People!

We went to see Nick Hytner’s National Theatre production of Alan Bennett’s latest play, People. Verdict: enjoyable and amusing, but not as memorable as his best work (for example A Question of Attribution). In it, Bennett works out one of his ongoing obsessions: what’s happened to British society, and Margaret Thatcher’s role in same. His vehicle is a comedy set in a decaying stately home whose decrepit aristocratic owner (played with great panache by Frances de la Tour) is trying to decide whether or not to hand it over to the National Trust. The comic relief is provided by (a) a nauseating fine art auctioneer of the Sothebys/Christies/Bonham/Phillips variety and (b) a group of film-makers who are using the premises as the set for a porn movie, complete with jokes about erections and a Latvian actress who whiles away the time between fornications knitting something warm for her aged grandmother back home. Her pleasant vacuity immediately brought to mind the sexy Swedish secretary hired by Zero Mostel in the original production of Mel Brooks’s The Producers.

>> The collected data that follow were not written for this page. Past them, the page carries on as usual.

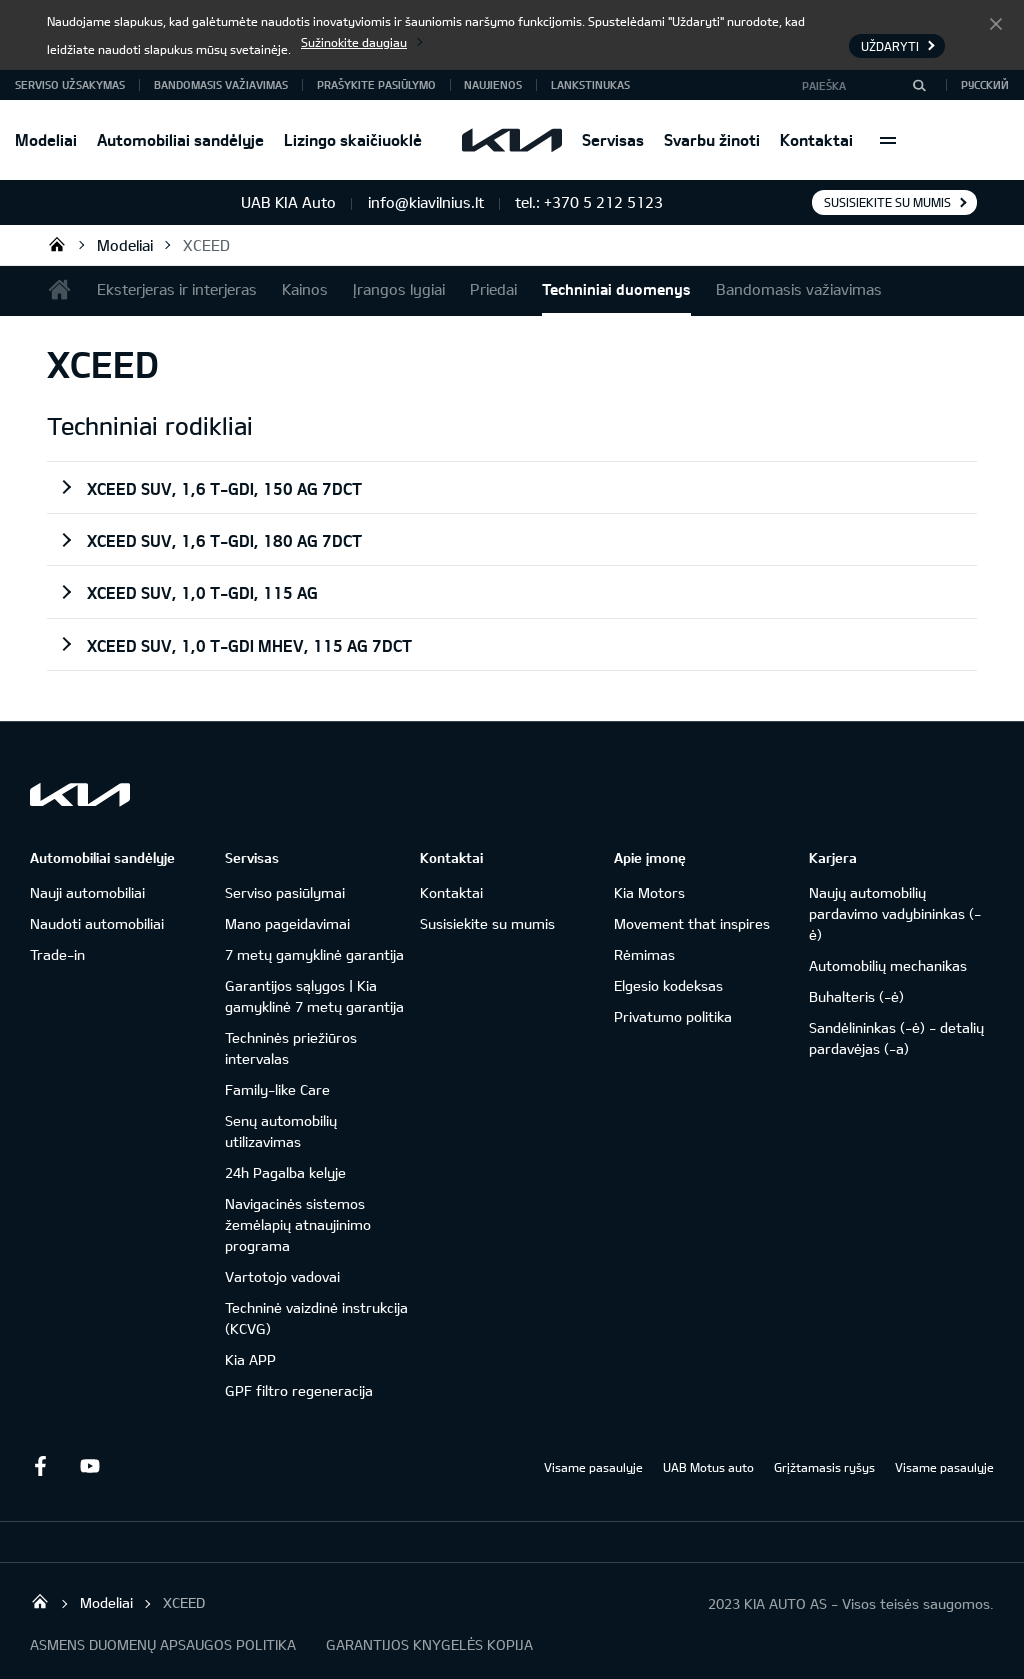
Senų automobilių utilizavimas (281, 1131)
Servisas (613, 139)
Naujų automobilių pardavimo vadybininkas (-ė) (895, 913)
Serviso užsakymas (70, 84)
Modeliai (46, 139)
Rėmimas (644, 954)
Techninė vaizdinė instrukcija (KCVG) (316, 1318)
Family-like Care (277, 1089)
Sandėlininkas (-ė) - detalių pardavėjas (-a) (896, 1038)
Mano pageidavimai (287, 923)
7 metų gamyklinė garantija (314, 954)
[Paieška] (919, 85)
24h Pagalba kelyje (285, 1172)
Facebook (40, 1466)
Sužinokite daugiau (354, 42)
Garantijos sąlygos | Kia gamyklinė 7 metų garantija (314, 996)
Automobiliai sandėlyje (180, 139)
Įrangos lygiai (399, 289)
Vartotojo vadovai (282, 1276)
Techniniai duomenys (616, 289)
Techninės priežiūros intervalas (291, 1048)
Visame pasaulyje (593, 1467)
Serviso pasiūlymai (285, 892)
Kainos (305, 289)
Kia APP (250, 1359)
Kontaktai (816, 139)
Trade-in (57, 954)
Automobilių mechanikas (888, 965)
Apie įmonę (650, 857)
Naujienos (493, 84)
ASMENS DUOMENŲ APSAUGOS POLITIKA (163, 1644)
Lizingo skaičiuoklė (353, 139)
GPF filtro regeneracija (299, 1390)
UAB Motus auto (708, 1467)
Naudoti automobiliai (97, 923)
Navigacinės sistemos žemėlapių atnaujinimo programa (298, 1224)
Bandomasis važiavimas (221, 84)
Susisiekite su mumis (887, 202)
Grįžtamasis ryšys (824, 1467)
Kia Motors (649, 892)
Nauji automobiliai (87, 892)
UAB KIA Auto (57, 244)
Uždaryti (996, 23)
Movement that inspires (692, 923)
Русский (985, 84)
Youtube (90, 1466)
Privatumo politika (673, 1016)
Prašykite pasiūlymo (376, 84)
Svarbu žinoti (712, 139)
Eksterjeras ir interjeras (177, 289)
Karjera (833, 857)
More (888, 140)
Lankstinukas (590, 84)
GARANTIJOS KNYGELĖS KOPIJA (429, 1644)
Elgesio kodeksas (668, 985)
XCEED (206, 245)
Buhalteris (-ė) (856, 996)
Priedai (493, 289)
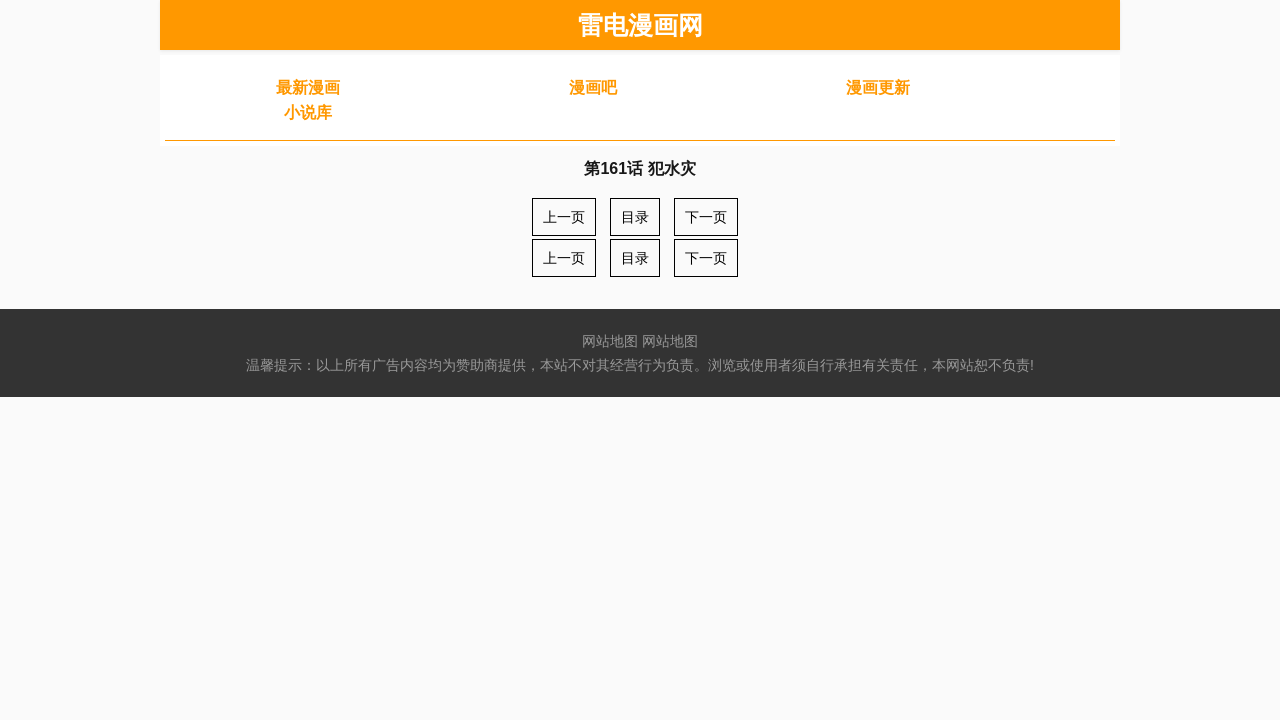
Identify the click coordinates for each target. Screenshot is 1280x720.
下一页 (706, 217)
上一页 (564, 217)
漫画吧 (593, 87)
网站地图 (610, 341)
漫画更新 (878, 87)
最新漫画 (308, 87)
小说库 (308, 112)
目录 (635, 217)
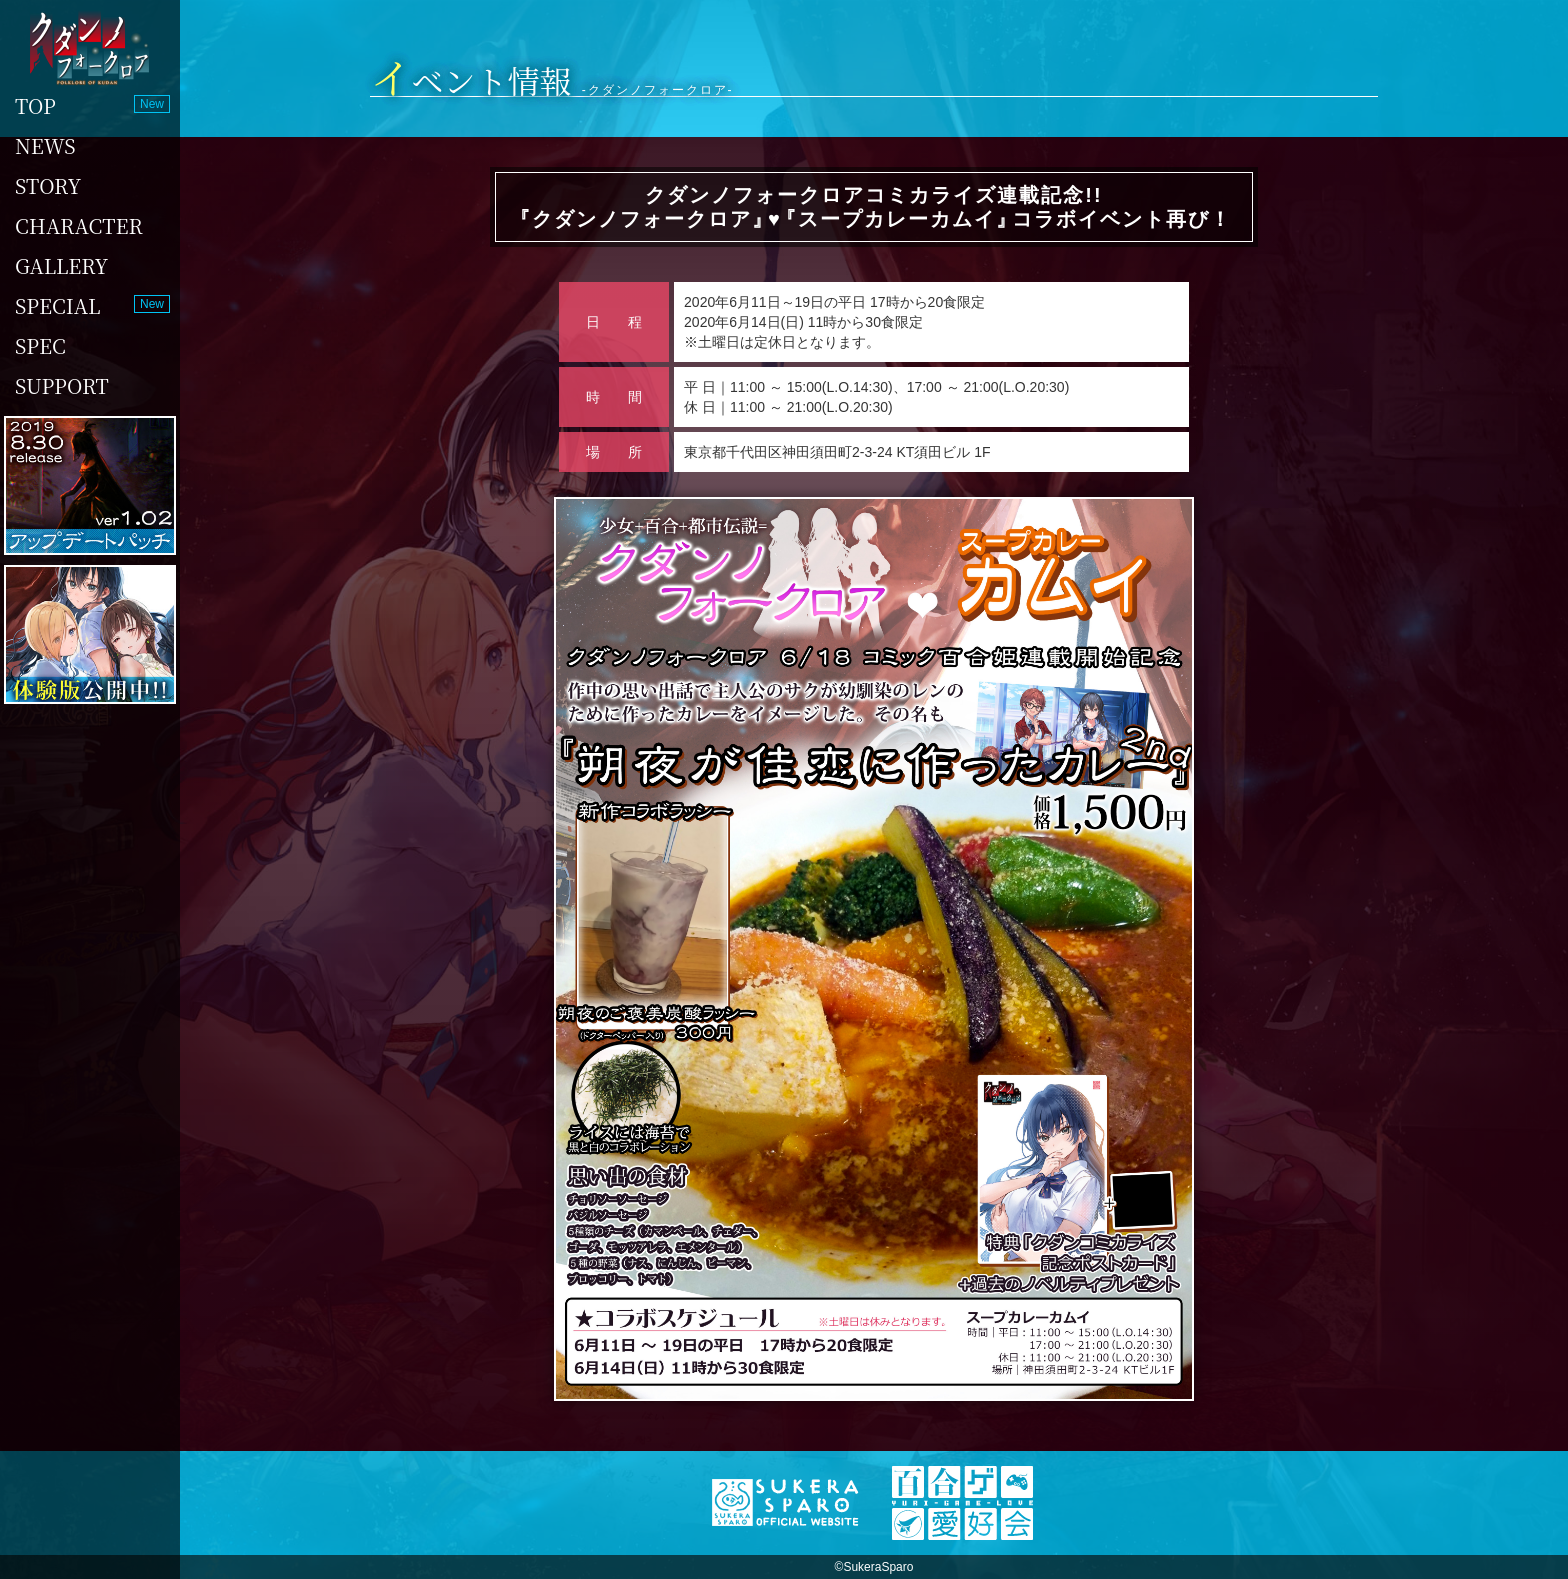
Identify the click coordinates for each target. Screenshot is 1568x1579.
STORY (48, 185)
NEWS (45, 145)
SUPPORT (62, 385)
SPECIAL (58, 305)
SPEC (40, 345)
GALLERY (61, 265)
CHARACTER (79, 225)
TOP (35, 105)
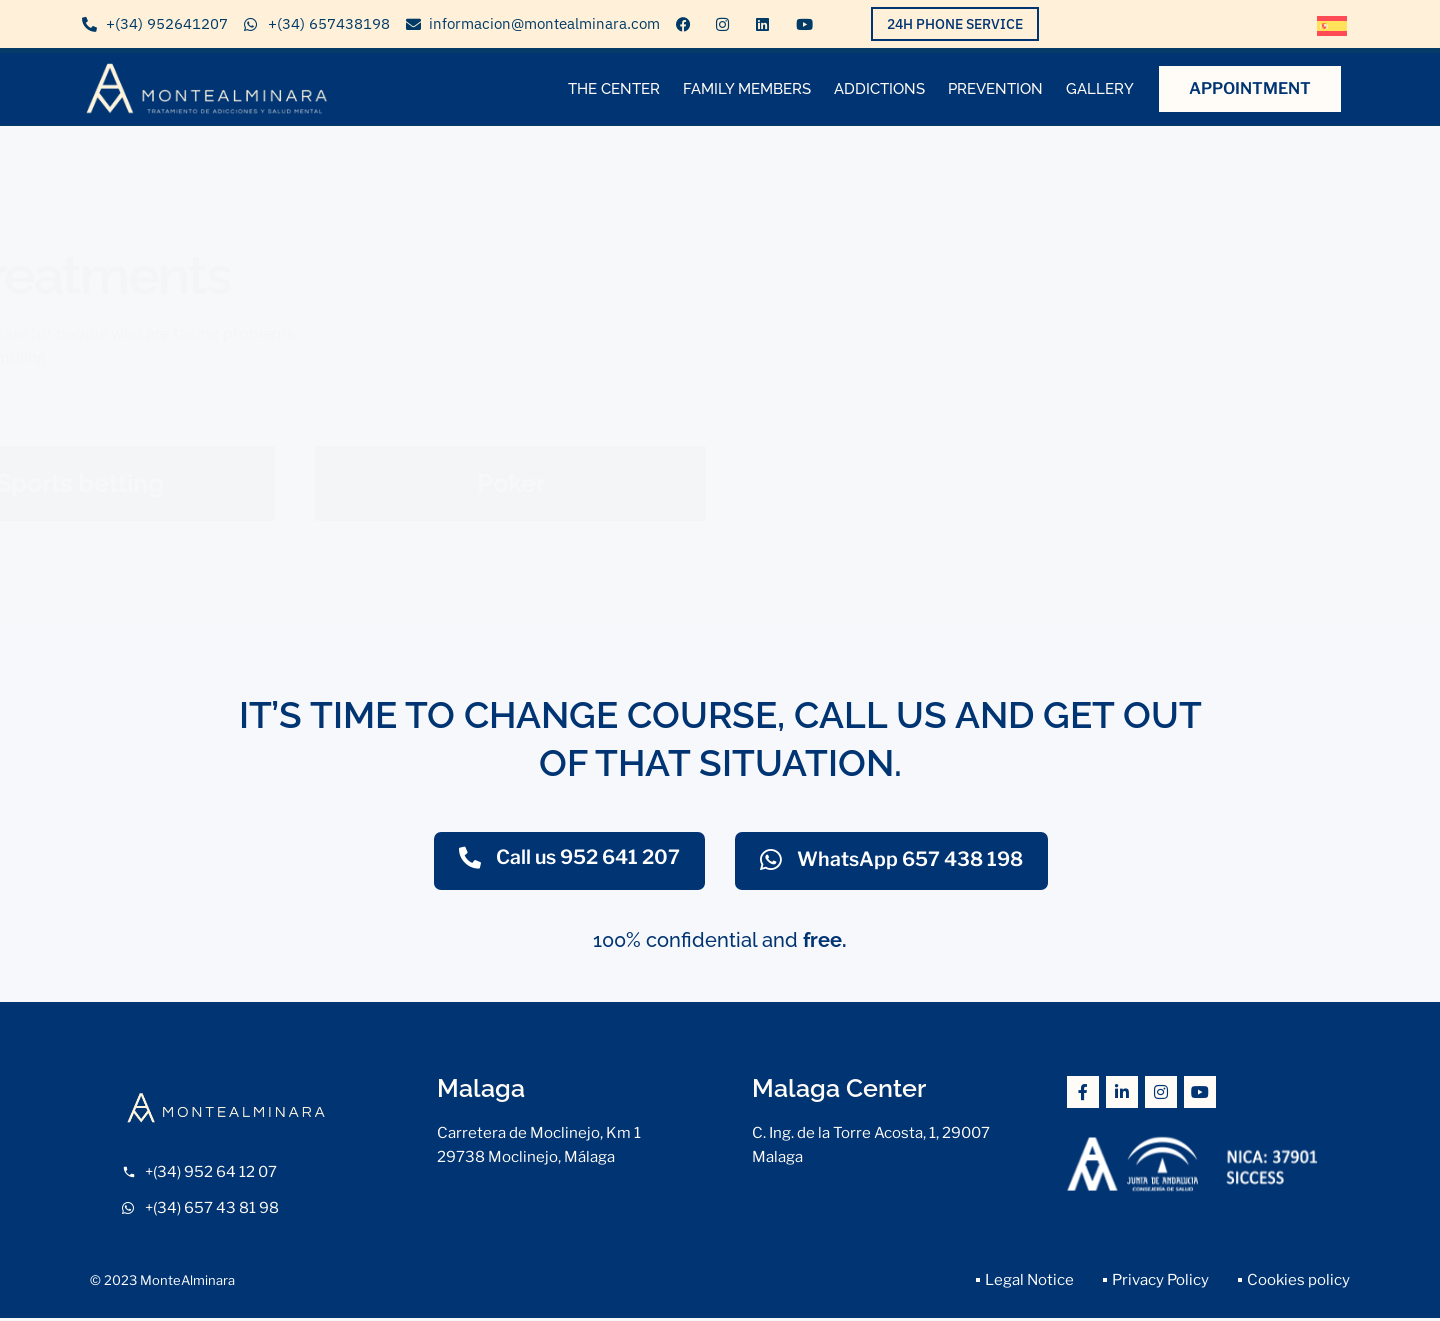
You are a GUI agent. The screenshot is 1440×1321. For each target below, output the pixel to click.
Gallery (1100, 89)
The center (614, 89)
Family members (747, 89)
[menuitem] (1332, 26)
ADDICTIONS (879, 89)
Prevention (995, 89)
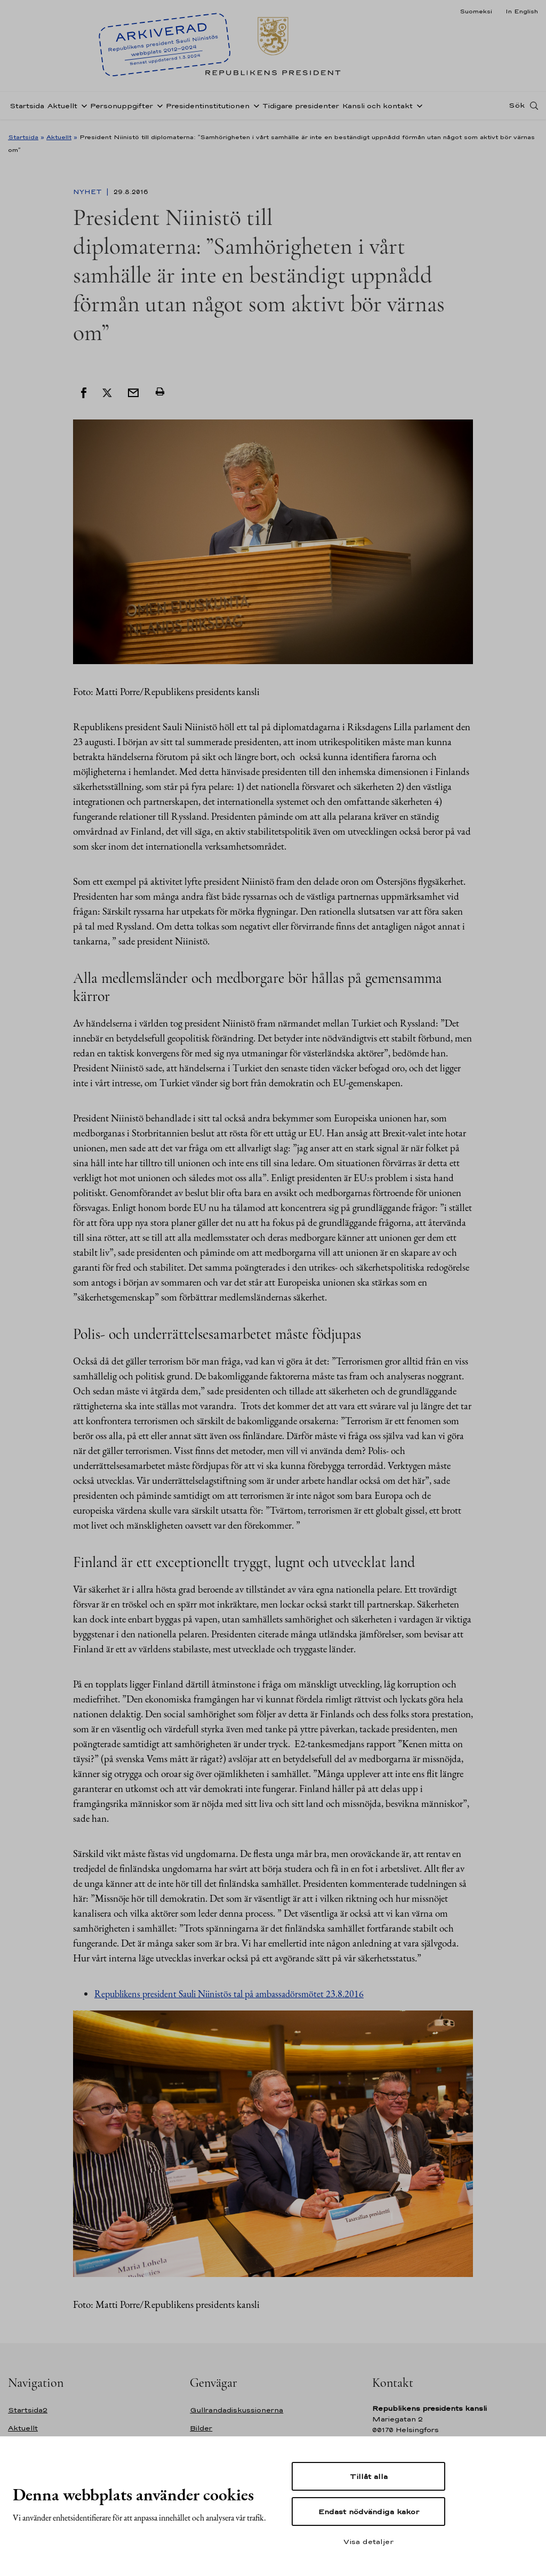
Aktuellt (62, 108)
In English (521, 11)
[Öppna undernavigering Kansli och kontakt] (417, 108)
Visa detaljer (368, 2541)
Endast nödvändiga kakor (368, 2511)
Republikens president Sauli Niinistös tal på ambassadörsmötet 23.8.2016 (229, 1994)
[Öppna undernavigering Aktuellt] (82, 108)
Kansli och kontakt (377, 108)
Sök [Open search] (517, 108)
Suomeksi (476, 11)
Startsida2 (27, 2410)
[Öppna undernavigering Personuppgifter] (158, 108)
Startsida (27, 108)
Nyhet (88, 192)
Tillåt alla (369, 2476)
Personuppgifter (121, 108)
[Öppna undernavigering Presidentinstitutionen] (254, 108)
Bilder (201, 2428)
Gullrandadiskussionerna (236, 2410)
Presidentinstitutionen (208, 108)
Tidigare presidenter (300, 108)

The Trust, needless to say, doesn’t come out of it well: it’s mercilessly lampooned as an outfit that saves British ‘heritage’ by sanitising and trivialising it for the delectation of middle-class folks whose capacity for aesthetic (or indeed any other kind of) judgement has been anesthetized by modern consumerism. But it has at least the consolation of being represented by a terrific over-the-top performance by Nicholas le Prevost as its representative on earth. And maybe the moral of the story is that, just as we get the politicians or newspapers that we deserve, we also get the ‘heritage’ we deserve.